The information contained within this announcement is deemed by the Company to constitute inside information under Market Abuse Regulation (EU) No 596/2014
Introduction
I am pleased to present this interim statement covering the six-month period ended 30 June 2018.
The period under review and subsequently has been one of steady rather than dramatic progress, with work continuing to bring the deep wells drilled at BNG into production so that extended flow tests may be conducted to allow assessments of a reserve base to be made.
This report focuses on
·     Operational developments at BNG
·     BNG licence renewal
·     Proposed acquisition of 3A Best
·     Financial performance and funding
·     Outlook
Operational developments at BNG
At our principal asset BNG we are fortunate to have both excellent shallow and promising deep prospects, either of which would provide the foundation for a commercially successful oil production company. Together they represent a rare opportunity to develop a meaningful mid-cap oil company.
Deep Wells
In recent years we have drilled three deep wells, one on the Yelemes structure (Deep Well 801) and two on the Airshagyl structure (Deep Wells A5 & A6).

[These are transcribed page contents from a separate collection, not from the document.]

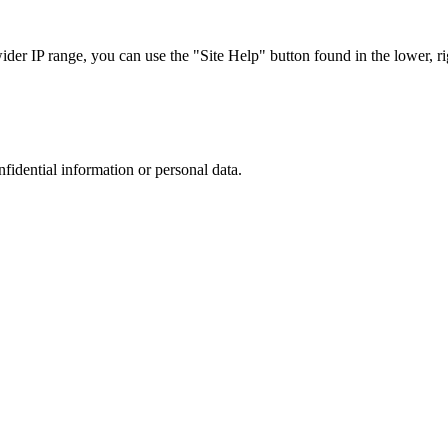
r IP range, you can use the "Site Help" button found in the lower, rig
nfidential information or personal data.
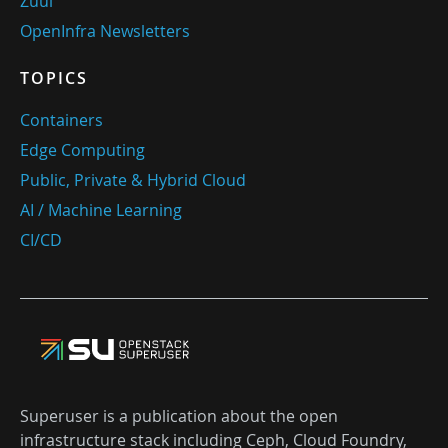
Zuul
OpenInfra Newsletters
TOPICS
Containers
Edge Computing
Public, Private & Hybrid Cloud
AI / Machine Learning
CI/CD
Superuser is a publication about the open
infrastructure stack including Ceph, Cloud Foundry,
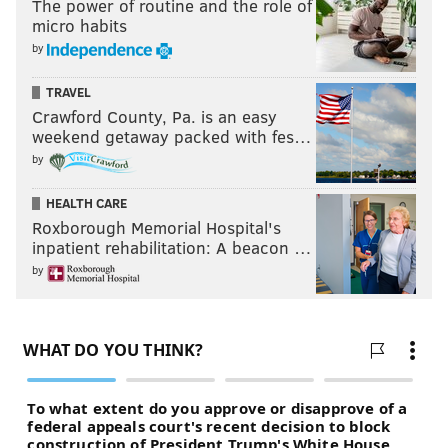
The power of routine and the role of
micro habits
by
TRAVEL
Crawford County, Pa. is an easy
weekend getaway packed with fes…
by
HEALTH CARE
Roxborough Memorial Hospital's
inpatient rehabilitation: A beacon …
by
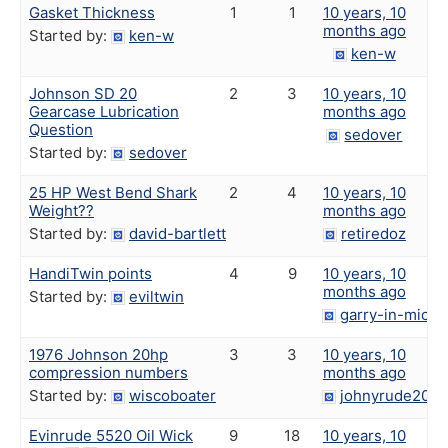
Gasket Thickness
1
1
10 years, 10
months ago
Started by:
ken-w
ken-w
Johnson SD 20
2
3
10 years, 10
Gearcase Lubrication
months ago
Question
sedover
Started by:
sedover
25 HP West Bend Shark
2
4
10 years, 10
Weight??
months ago
Started by:
david-bartlett
retiredoz
HandiTwin points
4
9
10 years, 10
months ago
Started by:
eviltwin
garry-in-michi
1976 Johnson 20hp
3
3
10 years, 10
compression numbers
months ago
Started by:
wiscoboater
johnyrude200
Evinrude 5520 Oil Wick
9
18
10 years, 10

The wells range in depth from 4,432 to 5,050 targeting oil in the Cretaceous and all have been drilled through the salt layer.
A common feature of the wells is that they are drilled into conditions of extremely high pressures and temperatures, which have required the use of dense drilling fluids to control the wells as they were drilled. Bringing each of these deep wells into production has proved more difficult and has taken far longer than expected.
With the exception of approximately 20 days in Q4 2017, (including 15 days before the commencement of the formal test) with Deep Well A5, we have not so far succeeded in getting these wells to flow on an extended basis to allow flow tests and reserve estimates to be made. Nevertheless, based on recent operational activity, we are hopeful at least one of these wells may soon start to flow.
Deep Well 801
Deep Well 801 was originally drilled to a depth of 5,050 meters. As with the other deep wells drilled at BNG the well was blocked by a combination of the excess drilling fluids and rocks from the potential reservoir.
For an extended period we sought to remove the blockage with the use of chemicals and by periodically opening and closing the well as pressures grew. During that time oil flowed to the surface under its own pressure.
In May 2018 we announced we successfully completed a 350 meter side-track from a depth of 4,501 meters by-passing the blocked pipe. A 5-inch liner was run to the new bottom of the borehole at a Total Depth of 4,852 meters.
During the drilling of the side-track we encountered four potentially oil-bearing intervals. The first of 6 meters between 4,535 and 4,541 meters; the second is of 20 meters between 4,554 and 4,574 meters; the third is of 59 meters between 4,635 and 4,694 and the fourth is of 36 meters between 4,812 and 4,848 meters. Subsequently we perforated 75 meters of the intervals identified.
The drilling fluids used to contain the high pressure in the well have been progressively changed to lighter density fluids in preparation for acidizing the perforated reservoir intervals.
The depths involved make the use of acid by local contractors more familiar with shallow wells more complicated than expected. Accordingly, it has taken longer than planned to complete the clearing of the well and the commencement of the flow tests.
Acid was introduced to the well earlier this week with a view to cleaning any borehole damage caused in the perforating process and enhancing the permeability of the reservoir. We expect to learn soon whether this acid treatment has sufficiently cleared the well to allow a flow test to commence.
Deep Well A5
Deep Well A5 was originally drilled to a depth of 4,432 meters. A side-track at an angle of 15 degrees from a depth of 4,082 meters was successfully completed and a 5-inch liner run to the new bottom of the well.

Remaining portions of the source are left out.